# How do you find three consecutive odd integers such that four times the middle integer is twice the sum of the other two integers?

May 28, 2015

Nice question.

Any three consecutive odd integers have this property. (As do any three consecutive even integers.)

To solve this, let the consecutive odd integers be $n - 2$, $n$, and $n + 2$.

(We'll throw out any non-odd solutions.)

We want $4 \left(n\right) = 2 \left[\left(n - 2\right) + \left(n + 2\right)\right]$

But $\left(n - 2\right) + \left(n + 2\right) = 2 n$, so we want:

$4 \left(n\right) = 2 \left[\left(n - 2\right) + \left(n + 2\right)\right] = 2 \left[2 n\right] = 4 n$

We want: $4 n = 4 n$.

But for any number, $4 n = 4 n$, so any number (every number) is a solution to $4 \left(n\right) = 2 \left[\left(n - 2\right) + \left(n + 2\right)\right]$.

The question asks only for odd solutions, so:

Any (every) three consecutive odd integers will solve the problem.

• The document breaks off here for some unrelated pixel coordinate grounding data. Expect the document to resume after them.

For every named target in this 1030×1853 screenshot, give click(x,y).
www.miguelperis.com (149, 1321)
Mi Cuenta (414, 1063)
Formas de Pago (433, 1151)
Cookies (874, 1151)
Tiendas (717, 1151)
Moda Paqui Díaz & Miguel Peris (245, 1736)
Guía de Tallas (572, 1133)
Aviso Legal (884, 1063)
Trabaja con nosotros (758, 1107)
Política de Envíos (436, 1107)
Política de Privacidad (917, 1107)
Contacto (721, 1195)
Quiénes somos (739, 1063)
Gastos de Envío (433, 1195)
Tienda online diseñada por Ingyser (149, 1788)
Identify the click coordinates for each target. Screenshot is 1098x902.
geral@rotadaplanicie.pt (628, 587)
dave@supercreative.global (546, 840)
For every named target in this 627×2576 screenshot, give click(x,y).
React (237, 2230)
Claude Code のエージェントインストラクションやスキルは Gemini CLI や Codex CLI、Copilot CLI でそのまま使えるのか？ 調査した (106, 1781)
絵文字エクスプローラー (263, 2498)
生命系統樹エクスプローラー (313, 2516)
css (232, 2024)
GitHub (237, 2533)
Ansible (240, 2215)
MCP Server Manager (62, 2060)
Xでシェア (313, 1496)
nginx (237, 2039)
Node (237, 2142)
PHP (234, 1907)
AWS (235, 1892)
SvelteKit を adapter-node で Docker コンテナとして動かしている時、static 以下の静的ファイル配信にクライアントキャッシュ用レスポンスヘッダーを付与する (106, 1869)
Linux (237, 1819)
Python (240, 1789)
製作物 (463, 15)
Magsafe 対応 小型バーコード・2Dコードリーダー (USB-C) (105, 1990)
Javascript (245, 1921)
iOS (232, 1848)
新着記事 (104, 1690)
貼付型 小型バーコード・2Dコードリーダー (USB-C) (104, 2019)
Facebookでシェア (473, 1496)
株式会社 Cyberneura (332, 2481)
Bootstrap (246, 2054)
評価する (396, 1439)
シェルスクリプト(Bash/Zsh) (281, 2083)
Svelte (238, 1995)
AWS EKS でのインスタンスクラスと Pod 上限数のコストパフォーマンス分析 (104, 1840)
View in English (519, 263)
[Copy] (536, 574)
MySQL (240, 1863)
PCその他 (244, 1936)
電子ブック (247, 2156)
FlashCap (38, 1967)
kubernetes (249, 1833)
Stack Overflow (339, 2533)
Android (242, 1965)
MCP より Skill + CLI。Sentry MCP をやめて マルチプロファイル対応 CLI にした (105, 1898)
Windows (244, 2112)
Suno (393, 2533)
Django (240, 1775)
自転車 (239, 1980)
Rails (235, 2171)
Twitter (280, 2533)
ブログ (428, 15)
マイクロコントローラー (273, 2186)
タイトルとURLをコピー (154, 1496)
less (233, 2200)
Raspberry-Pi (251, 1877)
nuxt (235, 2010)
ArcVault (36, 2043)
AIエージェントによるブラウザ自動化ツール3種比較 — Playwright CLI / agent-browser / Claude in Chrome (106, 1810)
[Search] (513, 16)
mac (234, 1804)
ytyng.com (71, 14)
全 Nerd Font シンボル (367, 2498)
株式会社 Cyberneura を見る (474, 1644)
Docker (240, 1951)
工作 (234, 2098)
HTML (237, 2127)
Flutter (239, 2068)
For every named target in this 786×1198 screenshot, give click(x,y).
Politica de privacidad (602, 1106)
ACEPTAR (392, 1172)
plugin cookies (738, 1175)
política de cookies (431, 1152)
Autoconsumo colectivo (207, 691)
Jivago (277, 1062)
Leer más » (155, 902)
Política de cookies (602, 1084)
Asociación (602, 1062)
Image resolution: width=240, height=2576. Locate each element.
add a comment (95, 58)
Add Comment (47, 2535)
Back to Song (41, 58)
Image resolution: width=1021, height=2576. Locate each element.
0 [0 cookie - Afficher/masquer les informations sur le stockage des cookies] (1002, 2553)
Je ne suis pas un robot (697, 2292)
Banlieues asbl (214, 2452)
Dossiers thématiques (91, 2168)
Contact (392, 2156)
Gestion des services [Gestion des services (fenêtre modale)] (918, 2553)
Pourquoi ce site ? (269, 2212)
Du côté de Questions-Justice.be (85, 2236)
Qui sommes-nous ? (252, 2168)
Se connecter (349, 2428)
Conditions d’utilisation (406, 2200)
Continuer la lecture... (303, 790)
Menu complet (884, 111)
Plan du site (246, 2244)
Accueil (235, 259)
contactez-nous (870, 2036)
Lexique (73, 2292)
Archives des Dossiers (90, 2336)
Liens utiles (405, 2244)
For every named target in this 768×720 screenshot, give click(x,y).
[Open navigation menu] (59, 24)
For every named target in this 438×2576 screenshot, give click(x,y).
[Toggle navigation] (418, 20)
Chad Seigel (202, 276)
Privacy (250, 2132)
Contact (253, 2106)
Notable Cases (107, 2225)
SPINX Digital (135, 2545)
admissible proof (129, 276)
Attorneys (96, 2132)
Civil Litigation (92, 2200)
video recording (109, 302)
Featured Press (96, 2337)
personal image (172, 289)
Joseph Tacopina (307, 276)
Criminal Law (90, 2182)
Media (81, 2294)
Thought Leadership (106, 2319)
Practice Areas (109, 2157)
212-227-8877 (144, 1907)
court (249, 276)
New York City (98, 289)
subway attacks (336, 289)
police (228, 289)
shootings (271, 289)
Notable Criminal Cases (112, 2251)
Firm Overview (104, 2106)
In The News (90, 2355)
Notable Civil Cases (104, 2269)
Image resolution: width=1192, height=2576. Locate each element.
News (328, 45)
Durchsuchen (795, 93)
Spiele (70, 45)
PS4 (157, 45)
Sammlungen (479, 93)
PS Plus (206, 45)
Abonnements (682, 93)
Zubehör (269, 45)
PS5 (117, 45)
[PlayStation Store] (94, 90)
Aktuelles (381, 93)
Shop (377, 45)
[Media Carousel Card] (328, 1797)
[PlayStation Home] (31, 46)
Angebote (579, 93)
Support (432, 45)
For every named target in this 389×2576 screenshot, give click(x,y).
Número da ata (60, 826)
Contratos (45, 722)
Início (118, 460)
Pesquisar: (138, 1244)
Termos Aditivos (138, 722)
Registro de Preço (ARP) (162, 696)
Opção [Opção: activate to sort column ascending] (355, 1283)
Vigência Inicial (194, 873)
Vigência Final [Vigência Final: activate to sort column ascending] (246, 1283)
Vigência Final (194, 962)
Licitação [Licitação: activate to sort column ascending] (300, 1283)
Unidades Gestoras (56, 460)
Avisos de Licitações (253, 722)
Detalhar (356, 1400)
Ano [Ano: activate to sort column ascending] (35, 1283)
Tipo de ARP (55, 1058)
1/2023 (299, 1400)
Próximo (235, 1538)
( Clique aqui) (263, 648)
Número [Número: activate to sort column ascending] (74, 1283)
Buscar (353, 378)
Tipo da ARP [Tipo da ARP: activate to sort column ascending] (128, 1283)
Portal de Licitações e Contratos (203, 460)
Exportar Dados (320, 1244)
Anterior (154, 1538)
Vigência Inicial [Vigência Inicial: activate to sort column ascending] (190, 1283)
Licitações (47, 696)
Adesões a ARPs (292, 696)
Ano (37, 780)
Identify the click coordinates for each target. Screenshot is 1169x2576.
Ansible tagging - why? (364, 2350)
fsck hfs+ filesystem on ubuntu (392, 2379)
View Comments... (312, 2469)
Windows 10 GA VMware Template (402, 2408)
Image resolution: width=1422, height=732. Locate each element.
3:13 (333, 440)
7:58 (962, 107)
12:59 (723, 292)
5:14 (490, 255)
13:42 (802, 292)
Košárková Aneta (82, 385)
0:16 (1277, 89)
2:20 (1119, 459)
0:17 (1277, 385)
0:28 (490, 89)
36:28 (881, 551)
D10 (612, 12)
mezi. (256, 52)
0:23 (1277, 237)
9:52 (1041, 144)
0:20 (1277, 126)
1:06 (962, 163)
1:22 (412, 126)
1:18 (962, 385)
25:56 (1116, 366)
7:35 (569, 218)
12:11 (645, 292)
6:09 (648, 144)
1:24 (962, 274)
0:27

We could have used $n , n + 2 , \text{and } n + 4$ as our 3 numbers.

Or we could make sure they are odd by making the numbers:

$2 k + 1$, $2 k + 3$, and $2 k + 5$ in whihc case, we solve:

$4 \left(2 k + 3\right) = 2 \left(2 k + 1 + 2 k + 5\right)$ and we get:

$8 k + 12 = 2 \left(4 k + 6\right) = 8 k + 12$

Again, every number $k$ gives a solution.